Maybe we have to go to a larger scale stat which is how the Nats are in RISP spots, and you will find it is also heinous. The Nats have only scored 155 runs in RISP situations with a .233 batting average, and that is the third worst in those spots in all of baseball.
On the good side, the Nats have been near the top of the league in team batting average and Top-5 in OPS. Their issues come when they need runs driven in, and the team must improve in those spots.

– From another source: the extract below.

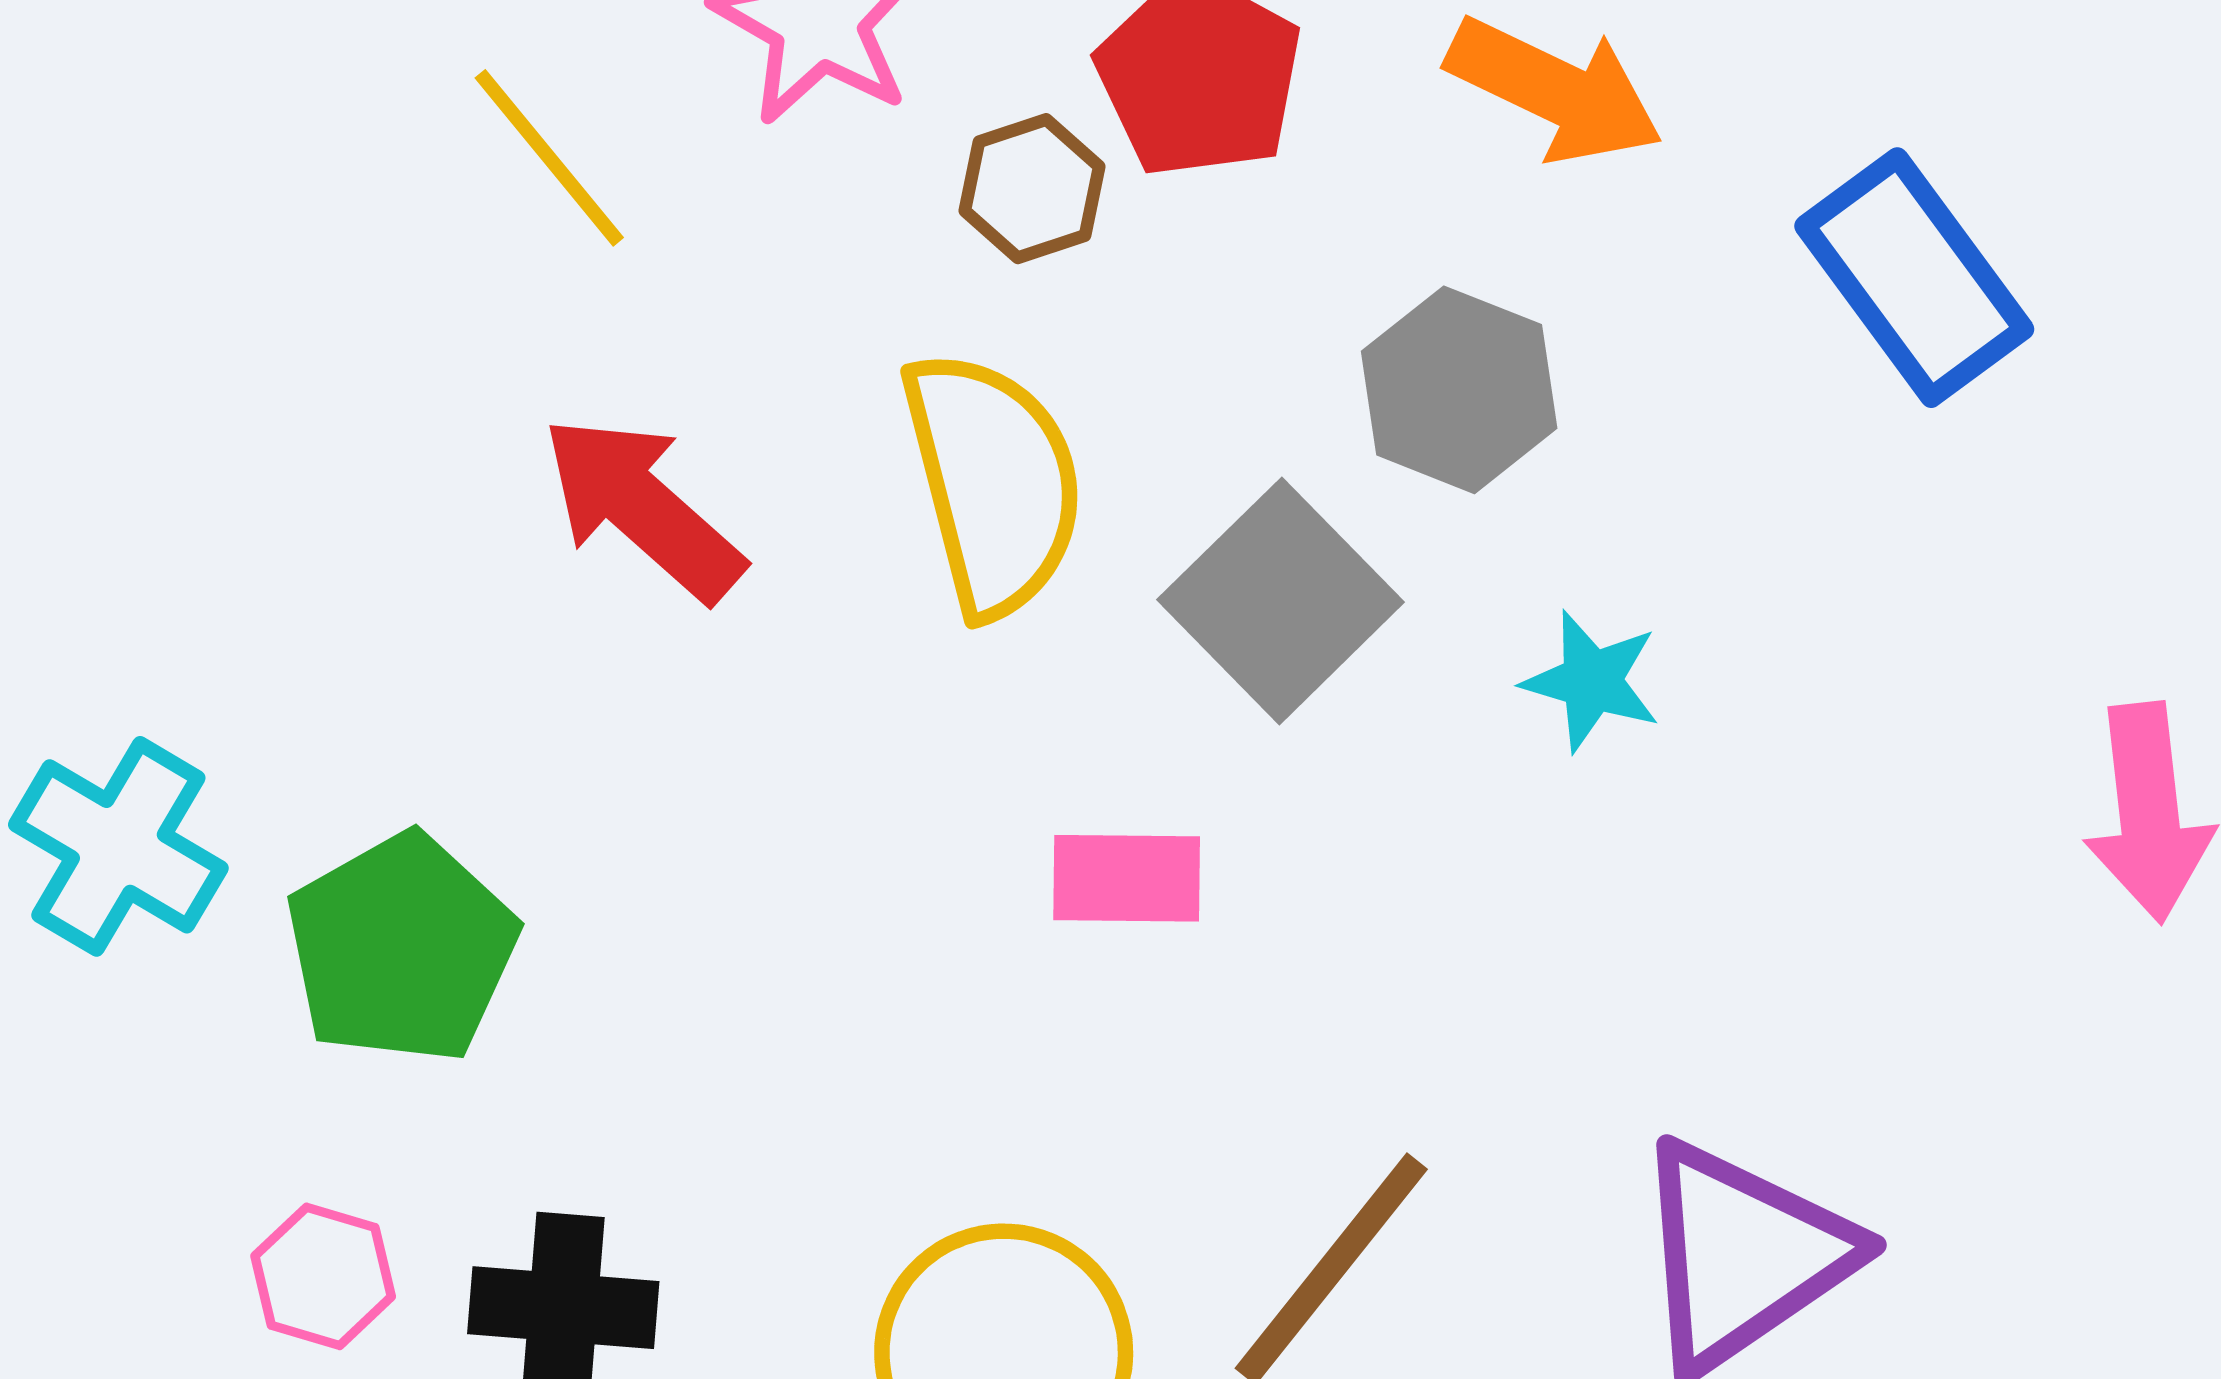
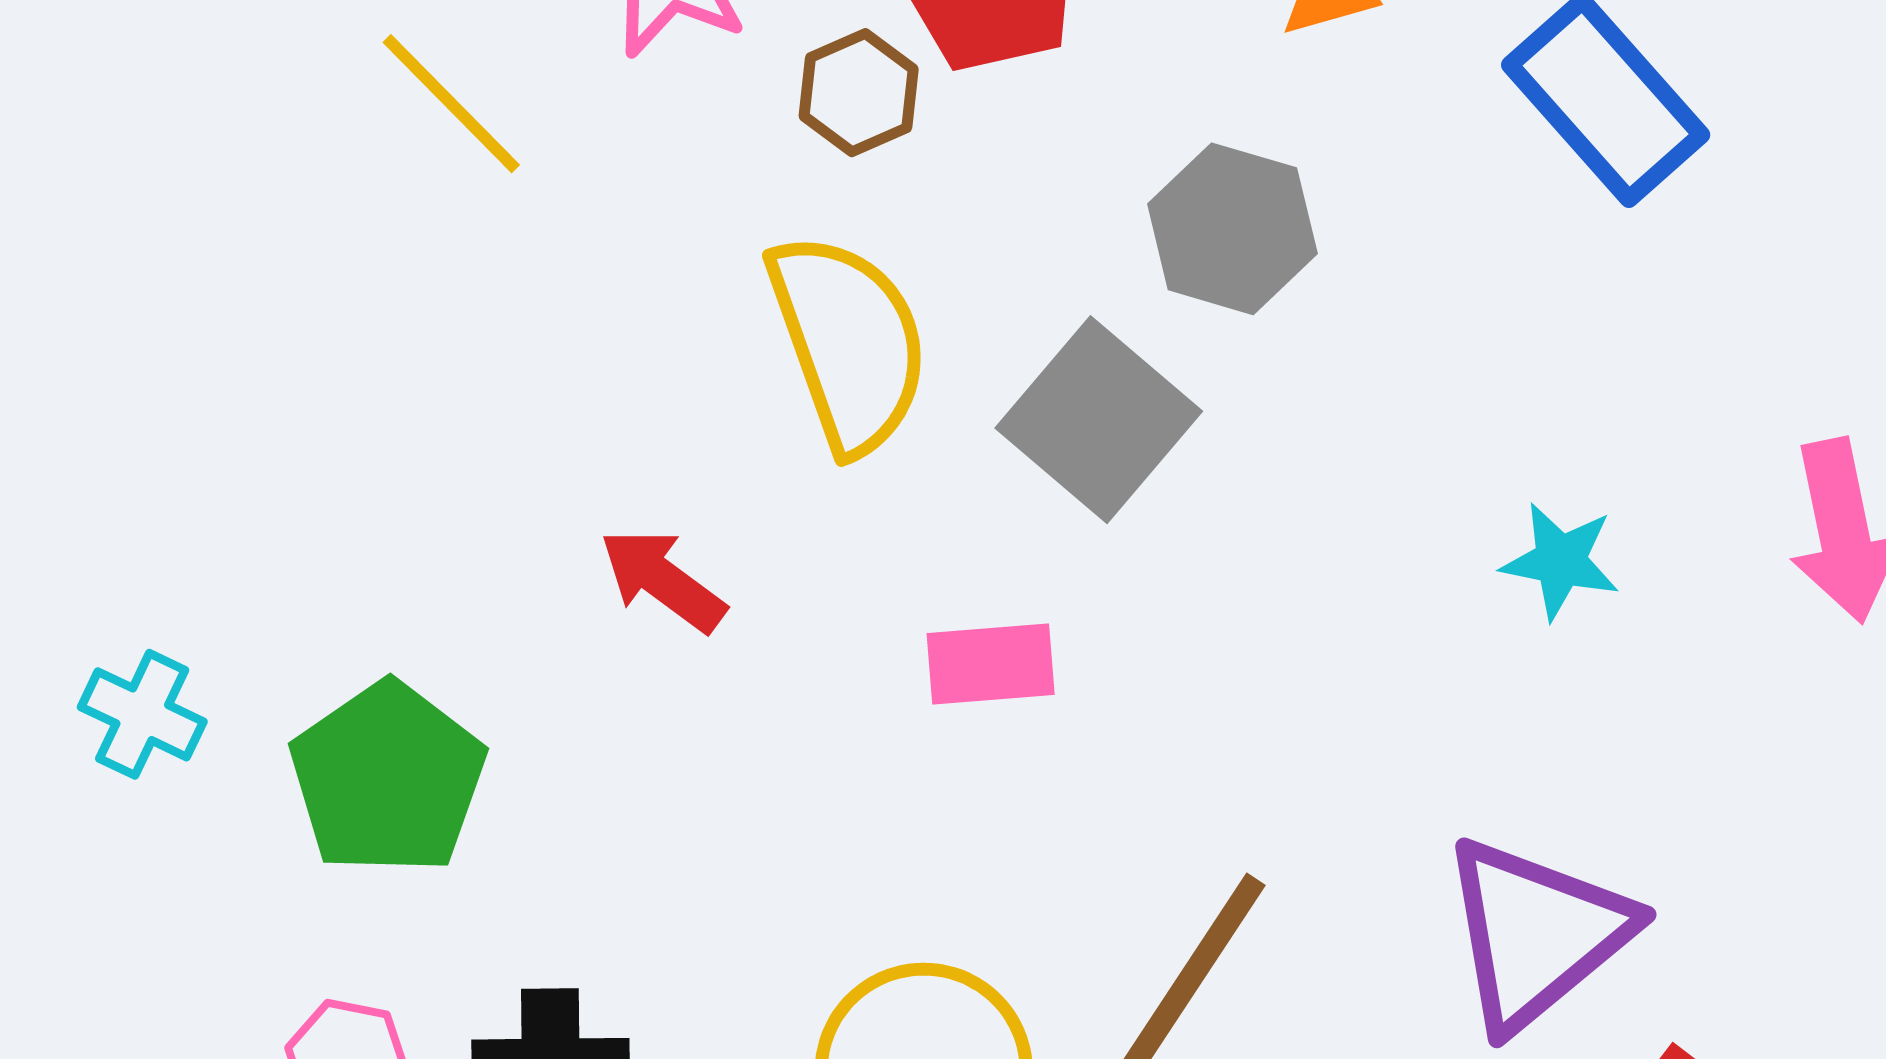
red arrow: (643, 508) -> (663, 580), moved, size x0.7
cyan star: (1592, 681) -> (1560, 561), moved
cyan cross: (118, 846) -> (142, 714), size x0.7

But it is not all about the batting woes. There is a fair amount of blame on those early season issues with the starting pitchers and the bullpen meltdowns. The Nats now have Austin Voth, Daniel Hudson and Stephen Strasburg on the IL, and Max Scherzer is in injury limbo with an inflamed groin which he is testing out day by day with today set as the decision day to either keep going with his status unknown or add him to the 10-day IL.
Overall, the Nats pitching staff is the 13th best in ERA at 3.92 and month by month you will see the improvement: 5th best in June at 2.97, 16th best in May at 4.09, and 21st best in April at 4.40. But the strange part about this is that the Nats were in 1st place in the NL East from May 1st to May 3rd then the Nats went 1-7 to fall quickly back to last place on May 12th. The Nats finished the month of May on a 5-game losing streak.

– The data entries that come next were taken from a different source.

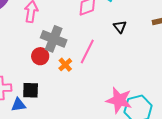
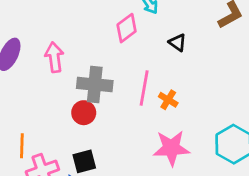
orange cross: (65, 65) -> (168, 100), moved
pink star: (119, 100) -> (171, 148), moved

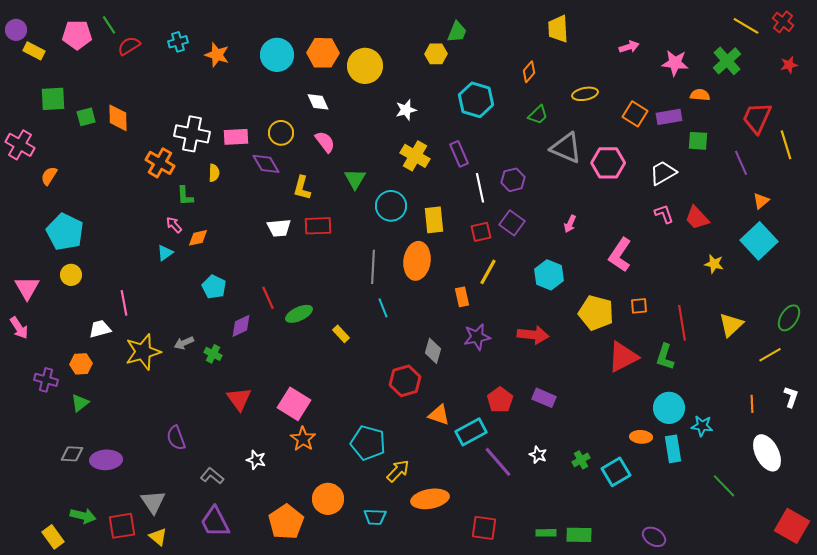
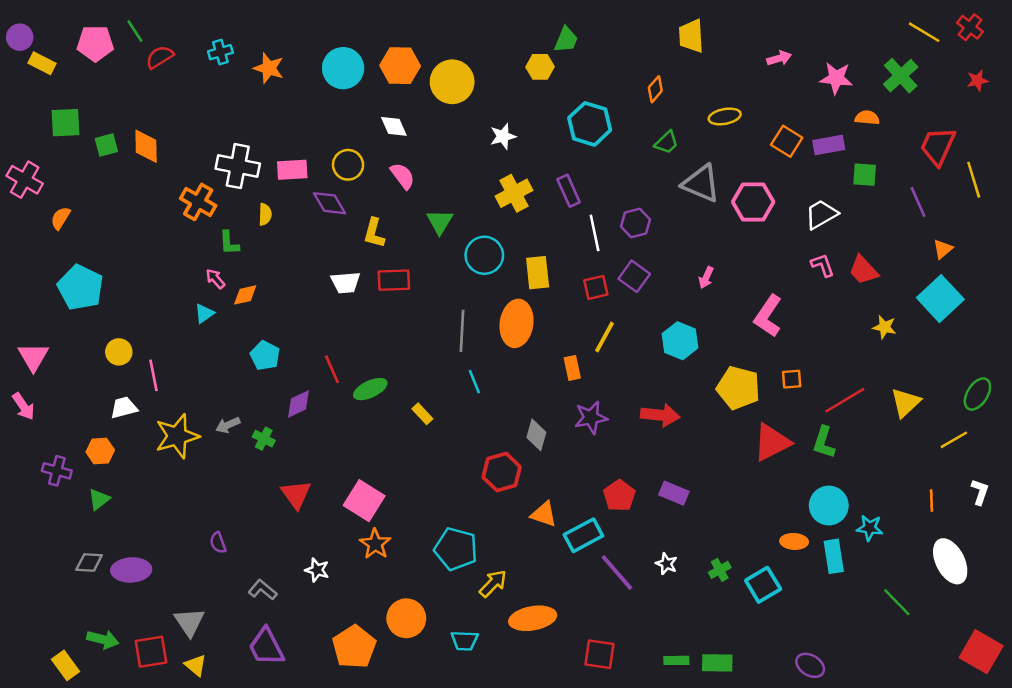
yellow cross: (415, 156) -> (514, 193), turned 32
yellow circle: (71, 275) -> (119, 352), moved
red line: (682, 323) -> (845, 400), turned 68
purple semicircle: (176, 438) -> (218, 543), size x0.7

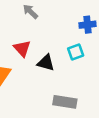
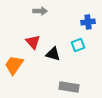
gray arrow: (30, 12) -> (40, 11), turned 136

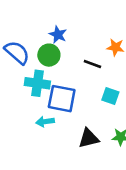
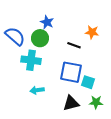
cyan square: (110, 96) -> (88, 82), moved
blue square: (62, 99) -> (71, 72), moved

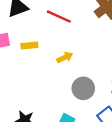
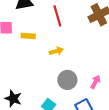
red line: (59, 17) -> (57, 16), turned 40

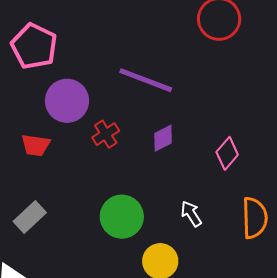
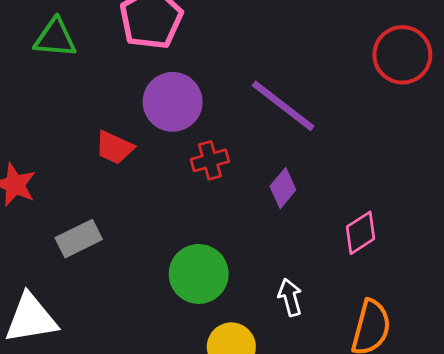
purple diamond: (163, 138) -> (283, 188), turned -40

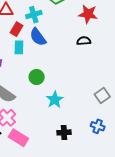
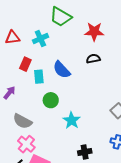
red rectangle: (16, 29) -> (25, 64), moved
blue semicircle: (38, 37) -> (62, 70), moved
cyan rectangle: (19, 47) -> (39, 77), moved

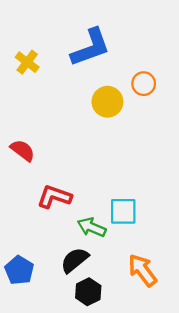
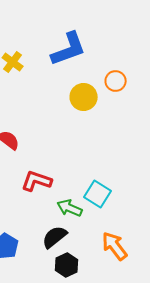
cyan square: (123, 211) -> (98, 194), turned 32

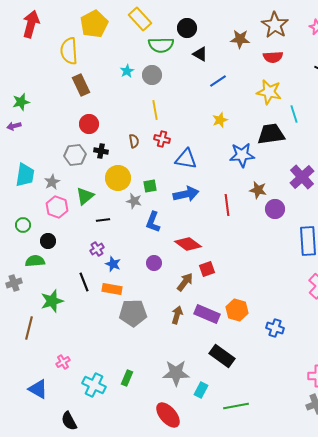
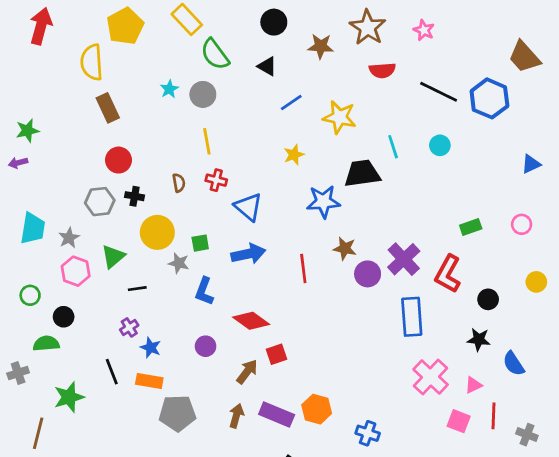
black circle: (187, 28) -> (274, 22), moved
green semicircle: (161, 45) -> (215, 54), turned 55
red semicircle: (273, 57) -> (382, 70), moved
yellow star: (269, 92) -> (339, 117), moved
blue triangle: (186, 159) -> (248, 207), turned 30
purple cross: (302, 177) -> (404, 259), moved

“We’ve got about five or six weeks to see what we’ve got before the trade deadline, and then we’ll make decisions as we see fit,” general manager Mike Rizzo said on 106.7 The Fan radio last week.
Rizzo has been saying publicly that the team is not considering trades at this time. But what else would you expect him to say publicly? This team has 27-games until the All-Star break in mid-July and really has to go 18-9 to get back into this race or at least go 16-11 to be in a position to make up ground after the All-Star break. Good luck with that given the schedule after this 3-game series versus Pittsburgh is against the Mets, Phillies, Marlins, Rays, Dodgers, Padres, and Giants. Then the post-All-Star break begins with a home series against the Padres. The schedule is brutal. But there’s the test. Can it be done? Of course. We remember 2019 when they all wanted to stick a fork in the Nats.
The Nats are still at that edge. They are on that line of demarcation at 7.5 games from first place, because nobody has run away with the division. But they would have to leapfrog four teams to get back to the top of the division. Clearly they have to take care of business against their NL East opponents.
“Fortunately, the division has given us a chance. They’re keeping us in this thing until we get right, and we’ve been through this thing before,” Rizzo said. “Once we can get things rolling, we take off.”
With a series the Nats need to dominate against the last place Pirates coming up and a 4-game series against the 1st place Mets, it is time to get on a winning streak and flip the script. It would take a baseball miracle for the Nats to get above .500 by the All-Star break, and the good news is that the 2019 team managed by Martinez did it before. So yes, it is possible.